┌──

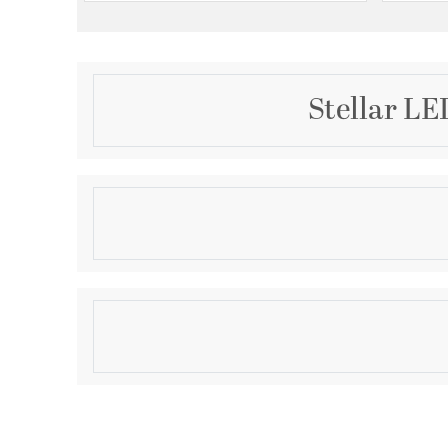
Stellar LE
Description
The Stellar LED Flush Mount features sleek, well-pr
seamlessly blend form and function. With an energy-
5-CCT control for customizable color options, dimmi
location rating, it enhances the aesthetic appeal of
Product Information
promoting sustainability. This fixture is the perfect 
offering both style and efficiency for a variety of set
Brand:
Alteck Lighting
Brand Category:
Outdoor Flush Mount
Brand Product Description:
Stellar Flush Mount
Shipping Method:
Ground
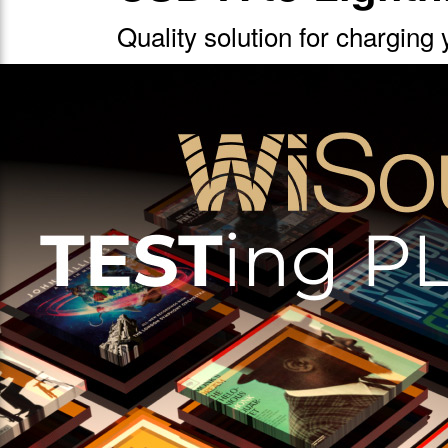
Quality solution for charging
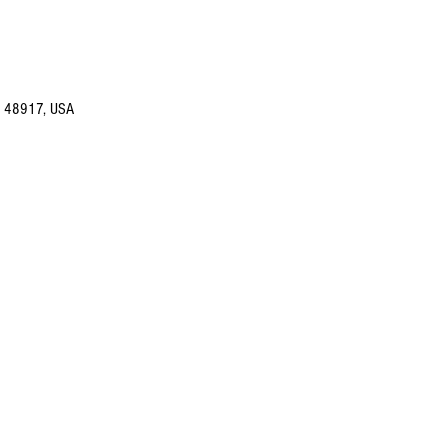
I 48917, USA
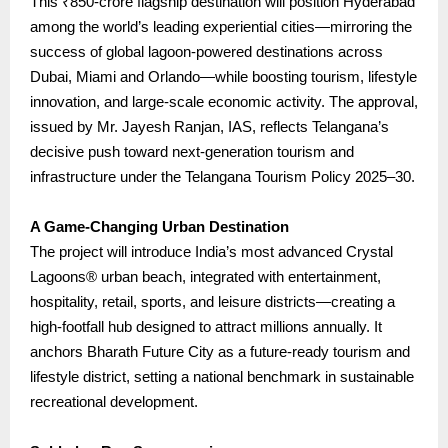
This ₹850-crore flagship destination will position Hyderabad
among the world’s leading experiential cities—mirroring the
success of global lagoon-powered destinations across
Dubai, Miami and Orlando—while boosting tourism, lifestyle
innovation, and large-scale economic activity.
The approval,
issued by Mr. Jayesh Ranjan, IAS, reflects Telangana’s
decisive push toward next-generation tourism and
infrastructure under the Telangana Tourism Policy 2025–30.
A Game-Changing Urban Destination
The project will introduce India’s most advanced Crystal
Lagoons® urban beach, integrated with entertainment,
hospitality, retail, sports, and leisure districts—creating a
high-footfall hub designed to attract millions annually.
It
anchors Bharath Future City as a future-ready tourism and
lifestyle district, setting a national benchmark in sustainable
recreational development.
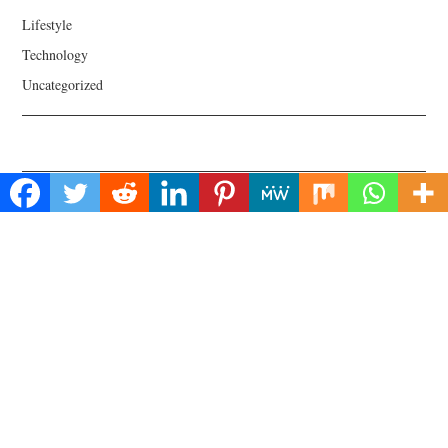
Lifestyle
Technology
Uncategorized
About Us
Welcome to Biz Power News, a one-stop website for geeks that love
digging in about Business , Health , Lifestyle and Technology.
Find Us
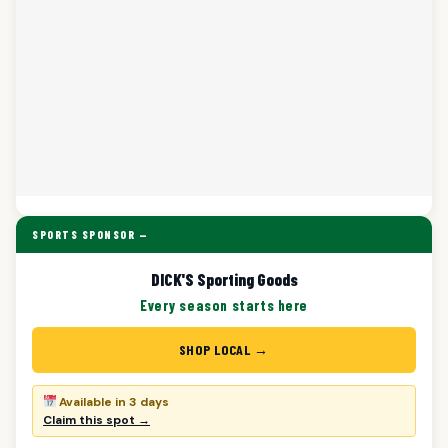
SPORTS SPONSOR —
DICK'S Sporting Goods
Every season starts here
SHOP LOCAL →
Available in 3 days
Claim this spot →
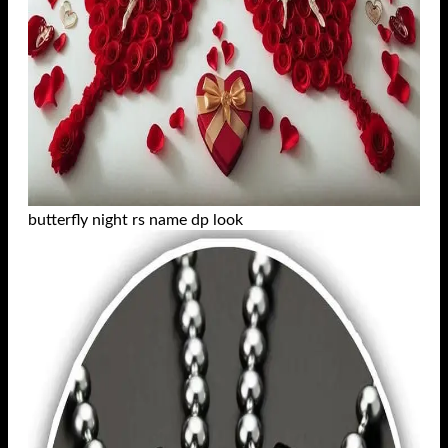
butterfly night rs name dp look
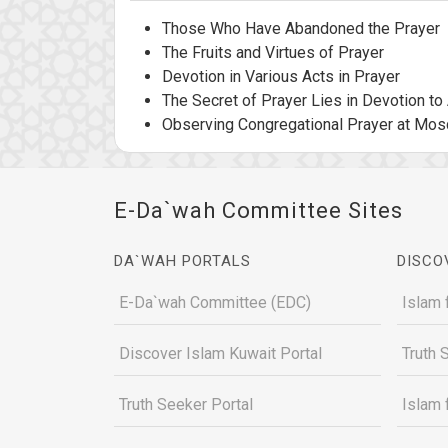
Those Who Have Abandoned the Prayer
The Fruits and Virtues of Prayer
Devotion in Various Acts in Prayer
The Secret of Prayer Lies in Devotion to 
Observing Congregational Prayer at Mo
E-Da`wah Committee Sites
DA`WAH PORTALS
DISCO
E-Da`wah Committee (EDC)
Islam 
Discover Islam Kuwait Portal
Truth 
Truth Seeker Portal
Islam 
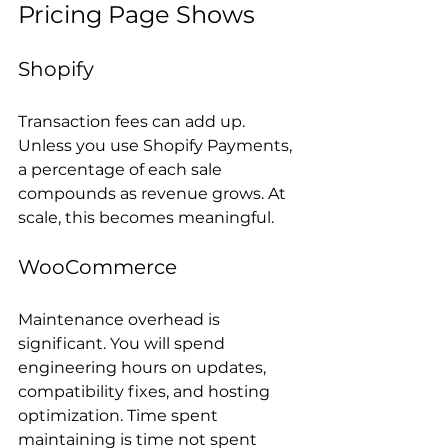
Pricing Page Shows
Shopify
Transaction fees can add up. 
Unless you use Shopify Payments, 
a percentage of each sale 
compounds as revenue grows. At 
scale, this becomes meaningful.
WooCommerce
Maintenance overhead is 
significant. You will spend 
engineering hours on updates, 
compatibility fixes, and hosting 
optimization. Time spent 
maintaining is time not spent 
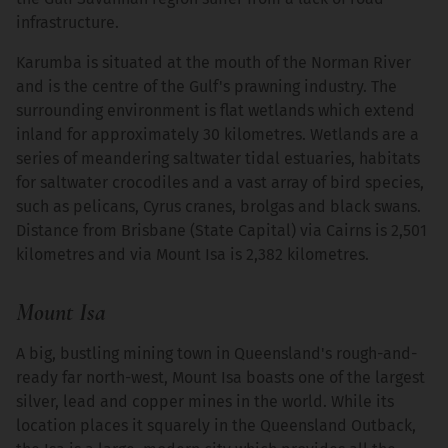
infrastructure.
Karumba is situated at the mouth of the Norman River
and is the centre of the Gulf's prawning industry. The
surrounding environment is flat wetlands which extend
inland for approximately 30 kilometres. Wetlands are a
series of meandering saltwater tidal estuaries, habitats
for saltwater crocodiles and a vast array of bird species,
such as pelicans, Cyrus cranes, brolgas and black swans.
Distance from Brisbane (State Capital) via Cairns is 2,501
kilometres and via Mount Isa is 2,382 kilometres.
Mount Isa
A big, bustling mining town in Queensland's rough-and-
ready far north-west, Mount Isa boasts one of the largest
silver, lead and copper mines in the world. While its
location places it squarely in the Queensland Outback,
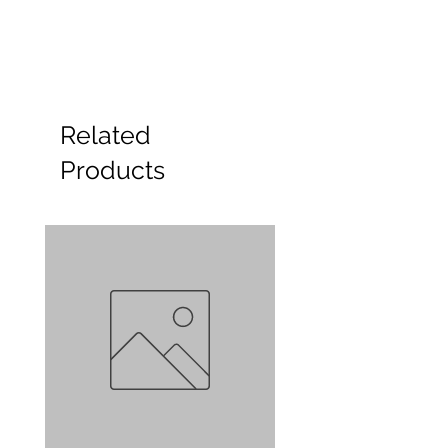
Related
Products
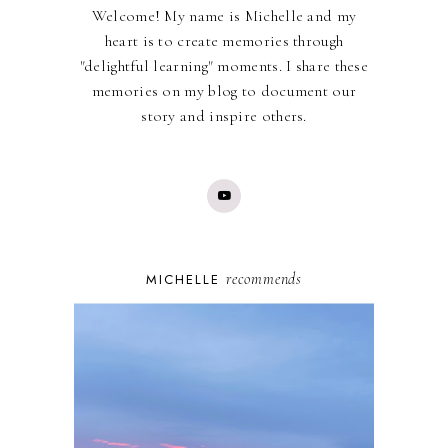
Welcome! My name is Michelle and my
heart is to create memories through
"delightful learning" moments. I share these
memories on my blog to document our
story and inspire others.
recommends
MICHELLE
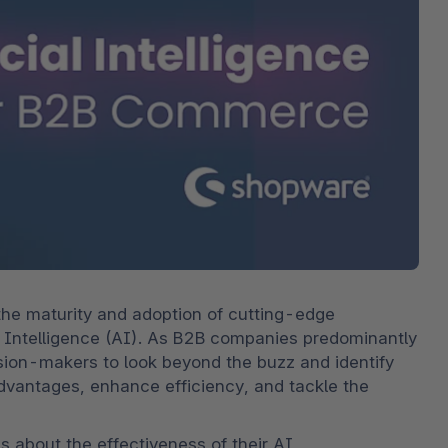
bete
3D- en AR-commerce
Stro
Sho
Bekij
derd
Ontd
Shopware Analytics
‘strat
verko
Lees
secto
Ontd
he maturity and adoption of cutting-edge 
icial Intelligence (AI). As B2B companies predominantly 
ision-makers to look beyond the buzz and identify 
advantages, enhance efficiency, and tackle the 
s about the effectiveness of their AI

└──

In the records above, how many lines contain the string "Shopify"? State that number only.

2